While there has been an assumption that older people close to, and in receipt of, the State pension are generally mortgage-free home owners, it is clear that this is no longer true with many still carrying large mortgages, in mortgage arrears or living in precarious private rentals with no security of tenure in older age. We should all have a choice to age in place which means the creation of age friendly environments, including the provision of support services locally, which enable people to remain in their own homes and in communities for longer; but the changing nature of homeownership, rising cost of living, and the lack of a coordinated policy response to the housing crisis means many people will be facing a very difficult situation in later life. 

Many older people live in the most vulnerable situations in our society. An increasing number are struggling to meet the rising cost of living – in particular costs around rent and mortgages - in the context of a State pension that sees many surviving on incomes only just above the poverty line. Latest CSO EU SILC figures show 1 in 10 older people at risk of poverty. New taxes, and rising prices in recent years have a greater impact on older people generally living on a fixed income with limited opportunities to improve their situation. Budget 2020 saw the income of older person headed households increase by €1.08 per week for those living with another person, and by €6.08 per week for those living alone in older age. It did not offer the majority of older people the support needed to meet the increasing costs of living and it did not offer a concrete plan to support us to age in place.

Ageist attitudes towards working later in life still exist, for example many older people have reported high levels of discrimination during recruitment. Discriminatory mandatory retirement clauses are still in place forcing people out of the workforce earlier than they may wish. These two things undermine people’s ability to continue working in later life whether by choice or necessity. In the context of a buoyant labour market, we urgently need a fundamental shift in how we view and support older workers.

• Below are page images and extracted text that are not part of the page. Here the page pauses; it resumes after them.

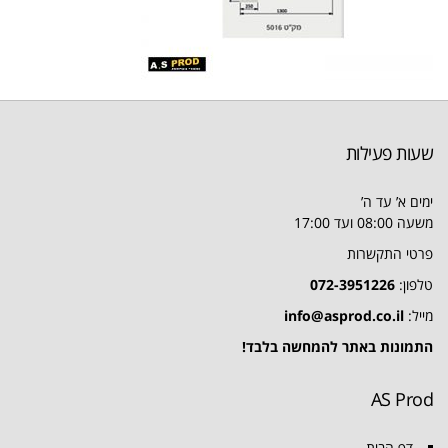
שעות פעילות
ימים א’ עד ה’
משעה 08:00 ועד 17:00
פרטי התקשרות
טלפון:
072-3951226
מייל:
info@asprod.co.il
התמונות באתר להמחשה בלבד!
AS Prod
דף הבית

An increasing number of older people are experiencing fear about retirement due to worries about income adequacy. Less than half of those working have a private or occupational pension to support them in later life. While Age Action welcomes the publication of the recent autoenrolment scheme by the Minister for Employment Affairs and Social Protection which will see increased pension coverage for more than an estimated half a million workers, the current design will further drive existing pension inequalities unless there is a targeted intervention to include people in low paid jobs, particularly women and long term unemployed.

Our economy has been built on the backs of those already in, and approaching, older age: these are the same women and men who lived through the Marriage Bar, shouldered several recessions and are now dealing with the accumulated disadvantages. Successive government policies have failed to adequately plan and provide for an ageing population which will ultimately impact on all of us throughout our lives.